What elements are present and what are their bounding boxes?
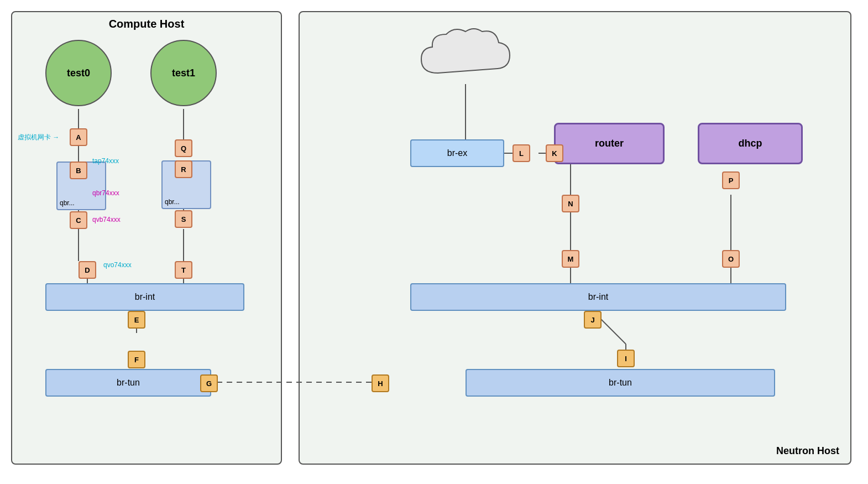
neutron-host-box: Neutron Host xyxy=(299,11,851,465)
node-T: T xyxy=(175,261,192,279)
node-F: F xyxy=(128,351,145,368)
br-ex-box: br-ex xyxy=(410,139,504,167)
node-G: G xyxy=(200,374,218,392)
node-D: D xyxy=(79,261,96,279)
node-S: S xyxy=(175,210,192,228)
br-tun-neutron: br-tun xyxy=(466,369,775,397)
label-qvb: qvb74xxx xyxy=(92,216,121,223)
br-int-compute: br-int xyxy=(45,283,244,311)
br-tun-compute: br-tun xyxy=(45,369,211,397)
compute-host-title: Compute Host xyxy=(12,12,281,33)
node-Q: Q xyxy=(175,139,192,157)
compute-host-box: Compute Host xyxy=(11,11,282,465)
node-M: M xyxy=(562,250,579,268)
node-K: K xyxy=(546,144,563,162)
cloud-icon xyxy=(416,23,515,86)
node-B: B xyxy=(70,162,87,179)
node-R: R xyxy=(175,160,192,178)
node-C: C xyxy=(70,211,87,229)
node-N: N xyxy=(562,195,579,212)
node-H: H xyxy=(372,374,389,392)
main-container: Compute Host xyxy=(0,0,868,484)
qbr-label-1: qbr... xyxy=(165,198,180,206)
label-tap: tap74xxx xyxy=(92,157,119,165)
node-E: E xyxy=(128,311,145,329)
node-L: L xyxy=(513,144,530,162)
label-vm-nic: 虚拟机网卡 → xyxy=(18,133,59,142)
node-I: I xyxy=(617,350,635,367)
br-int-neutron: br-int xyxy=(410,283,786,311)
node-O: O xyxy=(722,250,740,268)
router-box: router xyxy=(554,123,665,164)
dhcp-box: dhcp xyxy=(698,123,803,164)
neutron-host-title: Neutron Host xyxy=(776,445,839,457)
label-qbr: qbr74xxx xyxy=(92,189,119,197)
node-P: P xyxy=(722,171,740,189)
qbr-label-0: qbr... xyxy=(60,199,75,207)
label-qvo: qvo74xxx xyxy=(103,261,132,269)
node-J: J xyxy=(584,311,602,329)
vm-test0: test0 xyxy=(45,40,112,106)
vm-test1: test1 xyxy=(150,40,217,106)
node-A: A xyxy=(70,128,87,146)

- **AIM OF THE EXERCISE**
The pictures are not wanted, but every line of the listing should be duplicated exactly.

- **EXERCISE OUTPUT**
What elements are present and what are their bounding boxes?
neutron-host-box: Neutron Host xyxy=(299,11,851,465)
node-T: T xyxy=(175,261,192,279)
node-F: F xyxy=(128,351,145,368)
br-ex-box: br-ex xyxy=(410,139,504,167)
node-G: G xyxy=(200,374,218,392)
node-D: D xyxy=(79,261,96,279)
node-S: S xyxy=(175,210,192,228)
br-tun-neutron: br-tun xyxy=(466,369,775,397)
label-qvb: qvb74xxx xyxy=(92,216,121,223)
br-int-compute: br-int xyxy=(45,283,244,311)
br-tun-compute: br-tun xyxy=(45,369,211,397)
compute-host-title: Compute Host xyxy=(12,12,281,33)
node-Q: Q xyxy=(175,139,192,157)
compute-host-box: Compute Host xyxy=(11,11,282,465)
node-M: M xyxy=(562,250,579,268)
node-K: K xyxy=(546,144,563,162)
cloud-icon xyxy=(416,23,515,86)
node-B: B xyxy=(70,162,87,179)
node-R: R xyxy=(175,160,192,178)
node-C: C xyxy=(70,211,87,229)
node-N: N xyxy=(562,195,579,212)
node-H: H xyxy=(372,374,389,392)
main-container: Compute Host xyxy=(0,0,868,484)
qbr-label-1: qbr... xyxy=(165,198,180,206)
label-tap: tap74xxx xyxy=(92,157,119,165)
node-E: E xyxy=(128,311,145,329)
node-L: L xyxy=(513,144,530,162)
label-vm-nic: 虚拟机网卡 → xyxy=(18,133,59,142)
node-I: I xyxy=(617,350,635,367)
br-int-neutron: br-int xyxy=(410,283,786,311)
node-O: O xyxy=(722,250,740,268)
router-box: router xyxy=(554,123,665,164)
dhcp-box: dhcp xyxy=(698,123,803,164)
neutron-host-title: Neutron Host xyxy=(776,445,839,457)
label-qbr: qbr74xxx xyxy=(92,189,119,197)
node-P: P xyxy=(722,171,740,189)
qbr-label-0: qbr... xyxy=(60,199,75,207)
label-qvo: qvo74xxx xyxy=(103,261,132,269)
node-J: J xyxy=(584,311,602,329)
vm-test0: test0 xyxy=(45,40,112,106)
vm-test1: test1 xyxy=(150,40,217,106)
node-A: A xyxy=(70,128,87,146)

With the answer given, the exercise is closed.